Tovmasyan launched a campaign that made use of social networking sites like Twitter and Facebook to raise the message. The “Count Me, I’m Armenian” campaign has a Facebook page, a Twitter handle and a Youtube presence.

But it wasn’t just her that took this message. Specialists dealing with Arabic and Iranian communities have also run with the idea of using new media to increase awareness of being counted.

Iranican, a non-profit organization, recently teamed up with Maz Jobrani to create a PSA about writing in “Iranian American” instead of checking off “White.”

Earlier this month, an article by about Arab-Americans aiming to increase their count in the Census was published on Newsweek’s website.

To Tovmasyan, putting Armenian as your race doesn’t hurt. She sees it as a way for exposure and power by numbers, contending that if as much as 1 million Armenians mark “Armenian” on their forms, it will be enough for officials to take notice.

“An odar isn’t going to do this for us,” she said. “We have to do it ourselves as a favor. I think I’ve created enough synergy out there with schools, organizations and churches.”

A crowd of Armenian-Americans.
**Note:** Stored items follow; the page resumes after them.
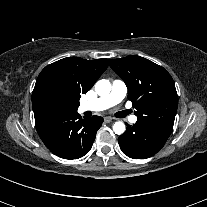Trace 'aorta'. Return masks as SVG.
<instances>
[{
	"mask_svg": "<svg viewBox=\"0 0 207 207\" xmlns=\"http://www.w3.org/2000/svg\"><path fill=\"white\" fill-rule=\"evenodd\" d=\"M95 91L99 96H106L111 91V83L108 80L102 79L95 84ZM115 134L121 135L125 131V124L121 121L115 122L113 125Z\"/></svg>",
	"mask_w": 207,
	"mask_h": 207,
	"instance_id": "762f6f07",
	"label": "aorta"
}]
</instances>
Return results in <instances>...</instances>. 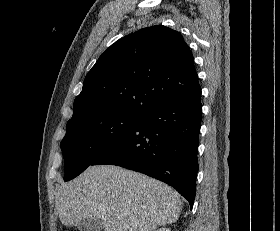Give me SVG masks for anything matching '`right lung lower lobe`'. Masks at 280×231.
Listing matches in <instances>:
<instances>
[{
  "instance_id": "1",
  "label": "right lung lower lobe",
  "mask_w": 280,
  "mask_h": 231,
  "mask_svg": "<svg viewBox=\"0 0 280 231\" xmlns=\"http://www.w3.org/2000/svg\"><path fill=\"white\" fill-rule=\"evenodd\" d=\"M201 93L160 104L91 165H117L174 187L192 208L198 171Z\"/></svg>"
}]
</instances>
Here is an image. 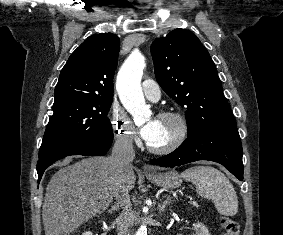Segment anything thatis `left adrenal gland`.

Creative Commons/by Poreek

Funding By Numbers

Tovmasyan’s biggest concern however, is the federal, state and local funding tied to the Census numbers.

In an article she wrote that was published in various Armenian outlets, Tovmasyan outlined why it was important to be counted.
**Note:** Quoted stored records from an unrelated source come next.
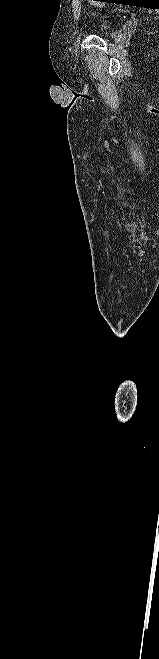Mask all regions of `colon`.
Wrapping results in <instances>:
<instances>
[{"label":"colon","instance_id":"colon-1","mask_svg":"<svg viewBox=\"0 0 159 659\" xmlns=\"http://www.w3.org/2000/svg\"><path fill=\"white\" fill-rule=\"evenodd\" d=\"M89 1H90L91 3H93V2H95V1H97V0H89Z\"/></svg>","mask_w":159,"mask_h":659}]
</instances>
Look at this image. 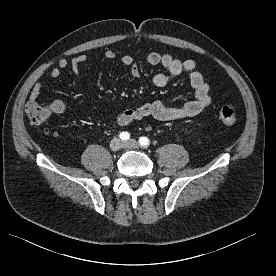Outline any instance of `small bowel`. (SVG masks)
<instances>
[{
  "label": "small bowel",
  "mask_w": 276,
  "mask_h": 276,
  "mask_svg": "<svg viewBox=\"0 0 276 276\" xmlns=\"http://www.w3.org/2000/svg\"><path fill=\"white\" fill-rule=\"evenodd\" d=\"M104 56L108 60H113L116 54L112 50H106ZM146 60L150 65H162L166 69V73H156L152 77V83L156 87H164L172 79L185 73L191 87L194 89V99L186 102L181 107H173L160 101L144 104L138 108L124 111L120 115L111 118V121L122 126L145 117H154L158 120L170 121L195 116L210 105L211 95L209 85L203 79L193 60L182 61L171 55H161L159 53L148 54ZM86 62L87 56L85 54H79L71 59L61 58L57 66L51 69L50 76L56 79L61 75L62 70L70 66L75 76L81 79V67ZM121 63L130 68V73L133 78L138 79L141 77V71L132 56L123 55L121 57ZM41 89V82L35 83L30 91V99L36 100L41 94ZM51 108L55 114H63L67 107L63 100L56 99L51 103Z\"/></svg>",
  "instance_id": "c3829d8e"
}]
</instances>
“An accurate Census count of Armenian-Americans will ensure that Armenians will have a stronger voice and better political representation to address the needs of our community. Especially in these hard economic times, we need to make sure that the communities we work, live, pray and play in have access to their share of resources.”

According to a fact sheet put out by the Census Bureau for Partnership Specialists, the federal government can allocate more than $400 billion to states and communities based in part on census data. The data can also be used for writing grant proposals and community planners and governments rely on the data to determine where there is a need for social services and funding.

Tovmasyan hopes that this campaign will quell any fears that the Armenian community might have when it comes to filling out the official Census form and arm those who are uninformed with the knowledge to make a difference.

“If we’re physically on paper, it will be counted and we can have funding,” she said.